Yes it is. Treatment of infertility with contraceptives is actively practiced all over the world. This method is especially relevant for the so-called "anovulatory infertility", when a woman does not ovulate, that is, an egg does not come out of the follicle, which means that pregnancy is impossible. This is a fairly common problem. It occurs in every fourth woman suffering from infertility. nine0003
The absence of ovulation is explained by disturbances in the growth and maturation of the follicles in which the eggs are located. By the middle of the cycle, one of them should reach its maximum size, i.e., turn into a dominant follicle, and "release" an egg from its "embrace". However, if this process fails, ovulation does not occur. To stimulate it, the doctor may suggest infertility treatment with birth control pills.
Reasons for not ovulating
Lack of ovulation can be triggered by a variety of reasons. So, for example, in young girls, this problem is usually caused by a lack of weight, emotional upheavals, chronic lack of sleep, and brain injuries.
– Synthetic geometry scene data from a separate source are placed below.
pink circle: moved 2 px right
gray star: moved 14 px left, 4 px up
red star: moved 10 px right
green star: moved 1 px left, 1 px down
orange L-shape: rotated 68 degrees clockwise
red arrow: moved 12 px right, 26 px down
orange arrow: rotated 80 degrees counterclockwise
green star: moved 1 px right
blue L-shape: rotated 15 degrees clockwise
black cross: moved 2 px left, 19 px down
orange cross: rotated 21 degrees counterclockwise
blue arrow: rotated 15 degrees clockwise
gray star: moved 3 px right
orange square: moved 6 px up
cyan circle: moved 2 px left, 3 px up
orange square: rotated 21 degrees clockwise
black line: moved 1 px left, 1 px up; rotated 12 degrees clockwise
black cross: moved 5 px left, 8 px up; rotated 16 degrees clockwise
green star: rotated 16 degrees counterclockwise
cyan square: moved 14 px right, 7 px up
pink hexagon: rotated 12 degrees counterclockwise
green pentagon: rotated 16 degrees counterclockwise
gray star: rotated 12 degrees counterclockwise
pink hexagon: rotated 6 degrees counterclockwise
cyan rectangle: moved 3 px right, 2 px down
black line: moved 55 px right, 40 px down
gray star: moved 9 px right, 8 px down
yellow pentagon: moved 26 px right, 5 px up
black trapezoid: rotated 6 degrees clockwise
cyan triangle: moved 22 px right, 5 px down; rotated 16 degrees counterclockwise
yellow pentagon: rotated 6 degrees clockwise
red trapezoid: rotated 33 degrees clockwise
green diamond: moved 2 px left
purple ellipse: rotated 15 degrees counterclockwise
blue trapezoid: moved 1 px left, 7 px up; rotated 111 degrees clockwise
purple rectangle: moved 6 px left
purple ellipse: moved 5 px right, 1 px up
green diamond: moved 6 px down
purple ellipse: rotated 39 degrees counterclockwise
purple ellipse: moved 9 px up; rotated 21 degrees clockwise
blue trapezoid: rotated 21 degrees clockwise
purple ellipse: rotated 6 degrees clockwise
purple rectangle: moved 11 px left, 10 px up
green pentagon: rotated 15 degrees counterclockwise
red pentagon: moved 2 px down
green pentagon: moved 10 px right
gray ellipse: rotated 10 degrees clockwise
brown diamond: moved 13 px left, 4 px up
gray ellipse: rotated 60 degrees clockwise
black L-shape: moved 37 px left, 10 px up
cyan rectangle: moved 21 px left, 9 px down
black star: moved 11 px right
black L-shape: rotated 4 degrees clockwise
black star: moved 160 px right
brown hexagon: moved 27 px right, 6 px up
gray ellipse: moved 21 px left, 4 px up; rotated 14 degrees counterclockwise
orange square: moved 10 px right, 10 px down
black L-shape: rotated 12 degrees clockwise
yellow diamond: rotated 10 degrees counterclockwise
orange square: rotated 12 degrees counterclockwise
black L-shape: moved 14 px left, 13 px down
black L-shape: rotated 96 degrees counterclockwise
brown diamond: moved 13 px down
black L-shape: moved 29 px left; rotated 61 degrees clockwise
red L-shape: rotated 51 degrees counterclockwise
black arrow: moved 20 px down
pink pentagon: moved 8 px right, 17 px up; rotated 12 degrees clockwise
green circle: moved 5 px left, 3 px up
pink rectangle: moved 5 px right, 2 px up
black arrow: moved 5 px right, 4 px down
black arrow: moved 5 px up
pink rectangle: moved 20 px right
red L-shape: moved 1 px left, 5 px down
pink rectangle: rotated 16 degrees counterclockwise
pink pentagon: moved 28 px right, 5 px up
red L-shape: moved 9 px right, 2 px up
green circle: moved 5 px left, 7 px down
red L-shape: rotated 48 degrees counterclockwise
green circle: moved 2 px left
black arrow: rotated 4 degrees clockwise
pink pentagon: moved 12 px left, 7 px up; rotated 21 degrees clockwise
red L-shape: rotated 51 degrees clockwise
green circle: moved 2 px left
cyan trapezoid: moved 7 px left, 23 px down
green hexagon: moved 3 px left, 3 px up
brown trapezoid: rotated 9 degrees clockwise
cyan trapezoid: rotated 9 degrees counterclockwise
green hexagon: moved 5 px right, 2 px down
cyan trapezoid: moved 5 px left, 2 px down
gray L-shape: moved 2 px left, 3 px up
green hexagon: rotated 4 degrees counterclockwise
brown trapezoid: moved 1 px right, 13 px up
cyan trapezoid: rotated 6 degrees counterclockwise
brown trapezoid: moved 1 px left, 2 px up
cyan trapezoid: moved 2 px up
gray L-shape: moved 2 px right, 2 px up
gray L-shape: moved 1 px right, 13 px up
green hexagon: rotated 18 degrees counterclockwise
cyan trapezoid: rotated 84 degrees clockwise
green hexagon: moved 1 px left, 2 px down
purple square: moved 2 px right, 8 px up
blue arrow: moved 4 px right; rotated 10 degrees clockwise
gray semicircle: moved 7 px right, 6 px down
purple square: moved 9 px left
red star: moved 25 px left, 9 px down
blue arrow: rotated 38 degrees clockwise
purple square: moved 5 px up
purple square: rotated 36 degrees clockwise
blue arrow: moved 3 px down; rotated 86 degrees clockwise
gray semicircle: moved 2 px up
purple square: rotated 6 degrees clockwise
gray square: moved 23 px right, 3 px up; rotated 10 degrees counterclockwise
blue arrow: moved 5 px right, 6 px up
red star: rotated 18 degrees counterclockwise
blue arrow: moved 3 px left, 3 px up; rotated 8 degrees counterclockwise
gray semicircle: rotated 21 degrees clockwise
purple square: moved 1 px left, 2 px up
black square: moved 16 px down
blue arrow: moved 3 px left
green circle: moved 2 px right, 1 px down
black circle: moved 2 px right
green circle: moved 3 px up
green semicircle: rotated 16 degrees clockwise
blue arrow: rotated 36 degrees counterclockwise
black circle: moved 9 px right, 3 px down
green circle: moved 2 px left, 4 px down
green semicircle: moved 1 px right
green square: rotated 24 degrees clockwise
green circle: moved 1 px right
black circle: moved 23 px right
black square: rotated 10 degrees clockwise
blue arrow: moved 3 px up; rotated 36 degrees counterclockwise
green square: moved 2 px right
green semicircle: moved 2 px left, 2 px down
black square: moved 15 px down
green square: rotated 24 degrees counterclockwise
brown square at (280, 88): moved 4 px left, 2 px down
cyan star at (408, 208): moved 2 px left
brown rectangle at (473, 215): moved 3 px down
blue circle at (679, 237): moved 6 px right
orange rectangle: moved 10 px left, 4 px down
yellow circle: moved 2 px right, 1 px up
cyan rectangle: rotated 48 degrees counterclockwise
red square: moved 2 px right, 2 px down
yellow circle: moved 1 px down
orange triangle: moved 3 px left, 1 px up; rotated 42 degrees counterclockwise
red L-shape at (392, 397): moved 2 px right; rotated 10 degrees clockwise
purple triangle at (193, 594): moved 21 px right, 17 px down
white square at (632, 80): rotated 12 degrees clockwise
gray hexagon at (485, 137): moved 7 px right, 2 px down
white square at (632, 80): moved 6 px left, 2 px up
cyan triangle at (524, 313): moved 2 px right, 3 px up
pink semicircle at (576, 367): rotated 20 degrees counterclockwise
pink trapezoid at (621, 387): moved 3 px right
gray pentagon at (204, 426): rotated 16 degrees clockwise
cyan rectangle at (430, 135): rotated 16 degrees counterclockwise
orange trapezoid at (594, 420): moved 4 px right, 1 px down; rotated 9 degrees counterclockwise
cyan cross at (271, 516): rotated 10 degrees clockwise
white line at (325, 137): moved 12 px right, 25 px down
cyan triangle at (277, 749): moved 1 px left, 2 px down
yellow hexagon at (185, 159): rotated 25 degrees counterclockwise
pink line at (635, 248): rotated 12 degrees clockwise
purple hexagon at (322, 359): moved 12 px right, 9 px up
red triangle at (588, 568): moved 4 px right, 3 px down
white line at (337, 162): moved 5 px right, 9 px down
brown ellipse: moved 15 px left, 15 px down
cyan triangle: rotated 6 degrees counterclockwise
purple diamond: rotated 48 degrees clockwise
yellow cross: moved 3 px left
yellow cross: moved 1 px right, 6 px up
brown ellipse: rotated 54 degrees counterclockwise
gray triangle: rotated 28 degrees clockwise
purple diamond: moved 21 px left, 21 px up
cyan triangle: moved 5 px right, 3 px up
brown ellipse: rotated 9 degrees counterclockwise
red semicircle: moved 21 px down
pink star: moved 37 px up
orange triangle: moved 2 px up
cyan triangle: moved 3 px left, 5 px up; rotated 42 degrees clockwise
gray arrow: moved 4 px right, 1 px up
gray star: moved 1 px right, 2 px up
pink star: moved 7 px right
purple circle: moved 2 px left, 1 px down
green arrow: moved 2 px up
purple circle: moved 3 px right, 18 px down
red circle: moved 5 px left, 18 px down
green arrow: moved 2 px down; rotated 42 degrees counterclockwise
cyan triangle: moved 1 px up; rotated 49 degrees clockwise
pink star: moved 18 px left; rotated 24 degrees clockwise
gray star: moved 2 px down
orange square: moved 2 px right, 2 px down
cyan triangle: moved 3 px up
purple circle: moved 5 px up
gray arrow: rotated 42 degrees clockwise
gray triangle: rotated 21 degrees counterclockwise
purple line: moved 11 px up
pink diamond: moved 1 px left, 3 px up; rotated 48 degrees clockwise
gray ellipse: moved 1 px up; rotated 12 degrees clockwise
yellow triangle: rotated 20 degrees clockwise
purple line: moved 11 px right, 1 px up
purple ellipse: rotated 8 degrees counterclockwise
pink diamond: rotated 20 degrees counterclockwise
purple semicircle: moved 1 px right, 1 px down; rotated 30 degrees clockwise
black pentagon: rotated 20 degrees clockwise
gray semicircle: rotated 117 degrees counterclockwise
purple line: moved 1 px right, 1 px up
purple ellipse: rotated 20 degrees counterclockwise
Prevention of infertility is easier than cure
In women from 20 to 35 years old, ovulation disappears most often due to inflammatory diseases, polycystic ovary syndrome, diseases of the adrenal glands and the thyroid gland. nine0003
The culprits of anovulatory infertility can be hormonal imbalances (for example, excess prolactin or testosterone), as well as complications after abortion or childbirth.
After 35 years, the lack of ovulation can be provoked not only by the listed reasons, but also by depletion of the egg supply, aging of the reproductive system, and various diseases.
Contraceptive pills for preventing infertility
Prevention of infertility is easier than cure. To avoid depleting your egg reserve before you want to become a mother, take birth control pills. Oral contraceptives will "freeze" the work of the ovaries, which means that the precious supply of eggs will be saved. In addition, taking contraceptives, such as COCs, will allow you to achieve the maximum contraceptive effect and thus avoid abortion, which can also cause a lack of ovulation. nine0003
Contraceptive pills for infertility
To stimulate ovulation, it is necessary to activate the ovaries.